最近、「体調が悪いな」「急に年をとった気がする」などと感じている方は、隠れ炎症(慢性炎症)が原因かもしれません。

日本病巣疾患研究会副理事長で医師の今井 一彰( @imakazu )氏の著書『名医が教える 炎症ゼロ習慣 ~体内年齢が10倍若返る~』(飛鳥新社)より、一部を抜粋・編集して炎症が引き起こす病気について解説します。


「老化」や「病気」は炎症がつくり出す

炎症というと、みなさんはどんな状態をイメージしますか?たとえば「風邪で、のどが赤くなって、つばを飲み込むと痛い」「ハチに刺されたところが、赤く腫れてズキズキ痛む」などが、多くの人が考える一般的な炎症の症状でしょう。

このような症状はそのときはつらいものですが、ほとんどが一時的なもの。徐々におさまって、ほとんどが元通りに治ります。

ところがなかには、体の同じ部分で、長い期間、炎症が続いてしまうことがあります。この「長引く炎症」はさまざまな病気と関係があることがわかってきました。

炎症が続くと、細胞や血管が傷ついて、劣化していくため、病気を引き起こしてしまうのです。この長く続く炎症は、体のどこでも起こる可能性があり、全身の多くの病気の原因になります。

たとえば、がんや心筋梗塞、脳梗塞、認知症、糖尿病などの生活習慣病、肝炎、喘息、関節リウマチ、潰瘍性大腸炎、アトピー性皮膚炎、うつ病などの病気は、長引く炎症が原因になっていると考えられています。

また、長引く炎症は「老化」とも関係しています。「このところ、老けてきたな」と感じたら、体内で炎症がくすぶっているサインかもしれません。炎症が続いて肌の細胞が傷つけばシミやシワができたり、肌がたるみます。頭皮の炎症が続けば、抜け毛や白髪の原因にもなります。
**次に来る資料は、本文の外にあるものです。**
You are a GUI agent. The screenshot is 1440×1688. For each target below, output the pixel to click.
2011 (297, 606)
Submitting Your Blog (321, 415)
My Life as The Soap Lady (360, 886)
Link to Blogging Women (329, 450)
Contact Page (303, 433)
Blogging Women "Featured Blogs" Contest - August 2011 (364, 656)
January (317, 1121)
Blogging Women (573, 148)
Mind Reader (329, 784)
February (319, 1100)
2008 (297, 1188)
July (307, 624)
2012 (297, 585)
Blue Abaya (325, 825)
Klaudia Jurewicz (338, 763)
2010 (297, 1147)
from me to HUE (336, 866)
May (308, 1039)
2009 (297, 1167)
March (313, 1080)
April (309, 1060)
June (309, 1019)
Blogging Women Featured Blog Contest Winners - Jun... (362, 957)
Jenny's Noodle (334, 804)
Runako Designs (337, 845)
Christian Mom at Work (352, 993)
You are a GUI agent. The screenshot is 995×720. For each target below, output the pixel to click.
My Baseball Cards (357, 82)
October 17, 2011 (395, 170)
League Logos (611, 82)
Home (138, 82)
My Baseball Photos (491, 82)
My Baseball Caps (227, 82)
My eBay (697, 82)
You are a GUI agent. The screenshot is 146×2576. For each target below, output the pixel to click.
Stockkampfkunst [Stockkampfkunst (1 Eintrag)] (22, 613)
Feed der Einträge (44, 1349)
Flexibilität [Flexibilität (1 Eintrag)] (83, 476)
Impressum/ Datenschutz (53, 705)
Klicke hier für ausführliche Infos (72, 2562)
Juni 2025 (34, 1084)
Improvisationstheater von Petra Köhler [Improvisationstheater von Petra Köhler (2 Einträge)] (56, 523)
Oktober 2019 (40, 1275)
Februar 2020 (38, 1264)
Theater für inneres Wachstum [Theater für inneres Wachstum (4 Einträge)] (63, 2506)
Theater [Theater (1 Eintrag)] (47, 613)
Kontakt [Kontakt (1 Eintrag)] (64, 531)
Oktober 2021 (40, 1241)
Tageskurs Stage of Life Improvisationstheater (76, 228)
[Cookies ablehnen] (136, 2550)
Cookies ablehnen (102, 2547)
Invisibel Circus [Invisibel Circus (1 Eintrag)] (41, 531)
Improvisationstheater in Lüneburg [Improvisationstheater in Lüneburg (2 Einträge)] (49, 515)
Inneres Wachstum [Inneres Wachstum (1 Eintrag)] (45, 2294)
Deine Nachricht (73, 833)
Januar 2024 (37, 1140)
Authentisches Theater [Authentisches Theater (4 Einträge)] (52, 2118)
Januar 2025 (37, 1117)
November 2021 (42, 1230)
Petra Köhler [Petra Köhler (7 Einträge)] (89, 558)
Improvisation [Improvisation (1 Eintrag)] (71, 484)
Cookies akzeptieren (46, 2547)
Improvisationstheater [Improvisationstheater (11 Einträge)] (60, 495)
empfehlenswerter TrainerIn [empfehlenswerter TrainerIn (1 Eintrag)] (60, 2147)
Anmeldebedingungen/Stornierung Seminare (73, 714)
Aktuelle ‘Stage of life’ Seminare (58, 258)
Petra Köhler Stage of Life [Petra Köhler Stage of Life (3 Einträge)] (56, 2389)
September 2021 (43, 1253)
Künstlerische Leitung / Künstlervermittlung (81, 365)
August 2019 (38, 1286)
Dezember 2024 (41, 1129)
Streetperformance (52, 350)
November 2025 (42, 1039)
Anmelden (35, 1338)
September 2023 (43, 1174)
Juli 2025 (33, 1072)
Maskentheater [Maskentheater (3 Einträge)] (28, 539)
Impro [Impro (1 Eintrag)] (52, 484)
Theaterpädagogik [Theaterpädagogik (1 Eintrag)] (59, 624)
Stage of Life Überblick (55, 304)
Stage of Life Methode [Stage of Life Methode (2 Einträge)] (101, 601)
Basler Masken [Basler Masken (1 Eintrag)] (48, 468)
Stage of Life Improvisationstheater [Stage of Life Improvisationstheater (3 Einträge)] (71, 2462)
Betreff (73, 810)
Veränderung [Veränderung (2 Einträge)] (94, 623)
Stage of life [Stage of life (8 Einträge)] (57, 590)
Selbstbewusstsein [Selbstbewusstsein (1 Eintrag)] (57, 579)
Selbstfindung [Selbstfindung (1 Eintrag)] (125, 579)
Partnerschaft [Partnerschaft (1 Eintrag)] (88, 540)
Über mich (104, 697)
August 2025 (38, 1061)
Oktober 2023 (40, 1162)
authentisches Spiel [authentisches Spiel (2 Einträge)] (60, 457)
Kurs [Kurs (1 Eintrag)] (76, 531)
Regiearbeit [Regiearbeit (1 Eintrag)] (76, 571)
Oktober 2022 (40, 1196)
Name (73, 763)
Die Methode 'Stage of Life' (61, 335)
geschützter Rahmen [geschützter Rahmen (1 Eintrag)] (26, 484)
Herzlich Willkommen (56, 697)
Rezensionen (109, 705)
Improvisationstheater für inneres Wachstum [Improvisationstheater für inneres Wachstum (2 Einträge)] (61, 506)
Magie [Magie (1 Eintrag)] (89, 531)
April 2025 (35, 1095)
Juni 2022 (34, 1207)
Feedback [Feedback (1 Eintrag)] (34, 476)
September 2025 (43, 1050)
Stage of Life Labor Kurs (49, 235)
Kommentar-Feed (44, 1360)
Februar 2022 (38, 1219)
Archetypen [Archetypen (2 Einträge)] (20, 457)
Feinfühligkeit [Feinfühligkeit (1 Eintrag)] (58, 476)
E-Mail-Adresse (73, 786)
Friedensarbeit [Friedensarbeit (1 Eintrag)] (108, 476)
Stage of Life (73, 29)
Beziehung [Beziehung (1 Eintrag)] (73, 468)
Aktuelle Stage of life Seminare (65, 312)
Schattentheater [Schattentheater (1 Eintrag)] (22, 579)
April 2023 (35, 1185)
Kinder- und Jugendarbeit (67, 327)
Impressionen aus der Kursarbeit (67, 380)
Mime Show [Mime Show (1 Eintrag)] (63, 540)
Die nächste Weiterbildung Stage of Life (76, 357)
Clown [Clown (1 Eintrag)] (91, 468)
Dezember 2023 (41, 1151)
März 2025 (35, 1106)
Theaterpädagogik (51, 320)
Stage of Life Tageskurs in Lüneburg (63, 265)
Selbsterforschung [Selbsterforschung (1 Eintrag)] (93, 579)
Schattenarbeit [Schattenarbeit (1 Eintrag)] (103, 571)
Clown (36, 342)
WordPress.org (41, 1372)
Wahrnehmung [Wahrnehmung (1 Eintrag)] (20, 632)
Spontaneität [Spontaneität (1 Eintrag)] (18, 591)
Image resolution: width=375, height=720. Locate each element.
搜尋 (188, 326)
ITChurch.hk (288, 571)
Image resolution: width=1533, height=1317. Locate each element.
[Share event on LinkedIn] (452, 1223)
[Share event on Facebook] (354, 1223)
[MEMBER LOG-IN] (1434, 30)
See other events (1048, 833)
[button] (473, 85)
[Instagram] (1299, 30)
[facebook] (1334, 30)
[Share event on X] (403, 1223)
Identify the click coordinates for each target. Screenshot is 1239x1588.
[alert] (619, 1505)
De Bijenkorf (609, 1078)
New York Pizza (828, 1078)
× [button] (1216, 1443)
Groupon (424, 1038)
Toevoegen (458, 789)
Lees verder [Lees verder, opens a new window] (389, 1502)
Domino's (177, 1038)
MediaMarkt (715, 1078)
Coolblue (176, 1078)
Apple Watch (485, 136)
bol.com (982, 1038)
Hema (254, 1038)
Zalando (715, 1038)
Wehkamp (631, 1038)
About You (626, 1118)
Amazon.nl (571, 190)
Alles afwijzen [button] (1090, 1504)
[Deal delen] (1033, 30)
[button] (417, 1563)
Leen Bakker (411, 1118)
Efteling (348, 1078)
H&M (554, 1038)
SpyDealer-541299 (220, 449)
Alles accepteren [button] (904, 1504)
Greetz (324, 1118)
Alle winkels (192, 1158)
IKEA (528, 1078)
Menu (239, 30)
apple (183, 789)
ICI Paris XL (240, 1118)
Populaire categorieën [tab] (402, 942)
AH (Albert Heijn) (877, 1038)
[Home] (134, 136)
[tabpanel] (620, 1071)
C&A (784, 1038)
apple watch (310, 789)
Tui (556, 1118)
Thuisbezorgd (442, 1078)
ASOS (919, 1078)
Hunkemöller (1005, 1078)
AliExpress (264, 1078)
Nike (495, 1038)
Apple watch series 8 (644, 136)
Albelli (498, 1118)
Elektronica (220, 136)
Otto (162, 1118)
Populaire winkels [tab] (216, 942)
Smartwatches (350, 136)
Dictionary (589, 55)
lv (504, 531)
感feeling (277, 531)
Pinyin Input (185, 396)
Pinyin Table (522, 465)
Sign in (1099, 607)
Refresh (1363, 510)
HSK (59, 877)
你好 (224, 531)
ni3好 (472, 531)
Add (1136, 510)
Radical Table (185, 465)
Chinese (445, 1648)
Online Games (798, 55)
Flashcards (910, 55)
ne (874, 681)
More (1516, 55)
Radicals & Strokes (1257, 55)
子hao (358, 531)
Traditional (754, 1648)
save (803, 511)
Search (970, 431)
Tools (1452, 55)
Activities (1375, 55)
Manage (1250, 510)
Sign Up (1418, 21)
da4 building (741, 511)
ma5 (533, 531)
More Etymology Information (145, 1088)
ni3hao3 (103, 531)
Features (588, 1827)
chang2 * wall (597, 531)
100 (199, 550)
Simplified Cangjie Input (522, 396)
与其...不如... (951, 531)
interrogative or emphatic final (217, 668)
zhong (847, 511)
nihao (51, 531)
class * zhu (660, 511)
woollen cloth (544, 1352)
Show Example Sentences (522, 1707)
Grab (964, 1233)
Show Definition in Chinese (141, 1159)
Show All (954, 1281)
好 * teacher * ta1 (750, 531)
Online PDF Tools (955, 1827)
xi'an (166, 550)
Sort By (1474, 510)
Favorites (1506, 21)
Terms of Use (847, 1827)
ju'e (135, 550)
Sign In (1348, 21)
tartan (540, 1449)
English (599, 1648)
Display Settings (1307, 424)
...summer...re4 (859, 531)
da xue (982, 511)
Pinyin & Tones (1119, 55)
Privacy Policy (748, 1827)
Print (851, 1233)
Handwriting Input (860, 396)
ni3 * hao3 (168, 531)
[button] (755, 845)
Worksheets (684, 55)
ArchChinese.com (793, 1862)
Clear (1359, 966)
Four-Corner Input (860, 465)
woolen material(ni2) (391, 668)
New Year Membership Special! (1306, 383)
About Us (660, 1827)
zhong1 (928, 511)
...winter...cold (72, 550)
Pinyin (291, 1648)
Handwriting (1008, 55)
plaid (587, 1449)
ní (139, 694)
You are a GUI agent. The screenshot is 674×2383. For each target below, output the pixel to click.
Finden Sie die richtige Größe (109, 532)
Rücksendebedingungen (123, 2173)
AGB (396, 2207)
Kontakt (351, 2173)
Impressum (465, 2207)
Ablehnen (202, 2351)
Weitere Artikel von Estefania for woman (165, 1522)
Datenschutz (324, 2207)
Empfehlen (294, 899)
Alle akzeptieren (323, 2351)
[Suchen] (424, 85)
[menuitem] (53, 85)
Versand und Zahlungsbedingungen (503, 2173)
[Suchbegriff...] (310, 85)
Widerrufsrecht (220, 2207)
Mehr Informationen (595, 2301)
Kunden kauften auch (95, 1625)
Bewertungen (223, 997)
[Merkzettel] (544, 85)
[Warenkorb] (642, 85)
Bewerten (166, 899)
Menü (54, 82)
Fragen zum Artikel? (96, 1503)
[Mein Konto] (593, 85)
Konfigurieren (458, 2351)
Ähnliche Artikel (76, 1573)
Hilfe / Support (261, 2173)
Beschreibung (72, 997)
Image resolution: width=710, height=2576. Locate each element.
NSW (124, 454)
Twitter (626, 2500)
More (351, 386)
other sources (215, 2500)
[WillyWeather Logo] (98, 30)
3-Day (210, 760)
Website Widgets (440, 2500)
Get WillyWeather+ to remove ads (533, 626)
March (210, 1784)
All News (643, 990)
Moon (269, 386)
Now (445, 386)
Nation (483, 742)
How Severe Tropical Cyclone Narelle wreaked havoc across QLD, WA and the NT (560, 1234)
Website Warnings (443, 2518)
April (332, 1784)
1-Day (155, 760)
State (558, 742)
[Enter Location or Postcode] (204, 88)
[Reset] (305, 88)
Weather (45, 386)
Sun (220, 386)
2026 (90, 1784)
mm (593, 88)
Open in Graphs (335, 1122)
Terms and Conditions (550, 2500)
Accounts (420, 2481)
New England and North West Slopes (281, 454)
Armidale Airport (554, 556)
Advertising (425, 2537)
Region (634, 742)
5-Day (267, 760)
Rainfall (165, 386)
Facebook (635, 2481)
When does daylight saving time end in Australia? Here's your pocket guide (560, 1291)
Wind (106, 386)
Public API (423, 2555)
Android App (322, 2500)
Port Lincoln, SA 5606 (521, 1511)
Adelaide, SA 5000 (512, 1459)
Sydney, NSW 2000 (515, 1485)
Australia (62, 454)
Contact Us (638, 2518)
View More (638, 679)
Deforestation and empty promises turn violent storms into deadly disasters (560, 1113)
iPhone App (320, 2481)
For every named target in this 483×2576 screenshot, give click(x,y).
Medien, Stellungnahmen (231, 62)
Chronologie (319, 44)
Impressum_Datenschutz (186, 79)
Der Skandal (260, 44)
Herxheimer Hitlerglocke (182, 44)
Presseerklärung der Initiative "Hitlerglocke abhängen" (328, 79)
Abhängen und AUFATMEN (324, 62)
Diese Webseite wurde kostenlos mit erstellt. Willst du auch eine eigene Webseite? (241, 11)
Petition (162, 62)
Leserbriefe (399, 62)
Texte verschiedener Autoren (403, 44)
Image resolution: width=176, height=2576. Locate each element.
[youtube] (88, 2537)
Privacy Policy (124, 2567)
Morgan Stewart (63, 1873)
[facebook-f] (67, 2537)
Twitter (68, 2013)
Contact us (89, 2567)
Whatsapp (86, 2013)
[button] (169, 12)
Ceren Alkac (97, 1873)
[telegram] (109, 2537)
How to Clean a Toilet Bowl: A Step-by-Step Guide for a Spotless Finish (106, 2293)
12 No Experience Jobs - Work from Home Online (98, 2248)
「年だからしょうがない」と思っていた症状も、実は、炎症によって老化が加速して起こっていることがあるのです。

すぐに治る炎症と体をいじめ続ける炎症

風邪のときののどの痛みや虫刺されの症状のように、一時的に起きる炎症を「急性炎症」と言います。風邪で熱が出るのも、ねんざをして患部が腫れて痛むのも、急性炎症の症状です。

こういった急性炎症の典型的な症状は4つあります。それが、「発赤(赤くなる)」「腫張(腫れる)」「発熱(熱が出る)」「疼痛(痛みがある)」で、これを炎症の4徴候と言います。ハチに刺されると、赤く腫れて熱を持ち、ズキズキ痛みますが、これはまさに炎症の4徴候です。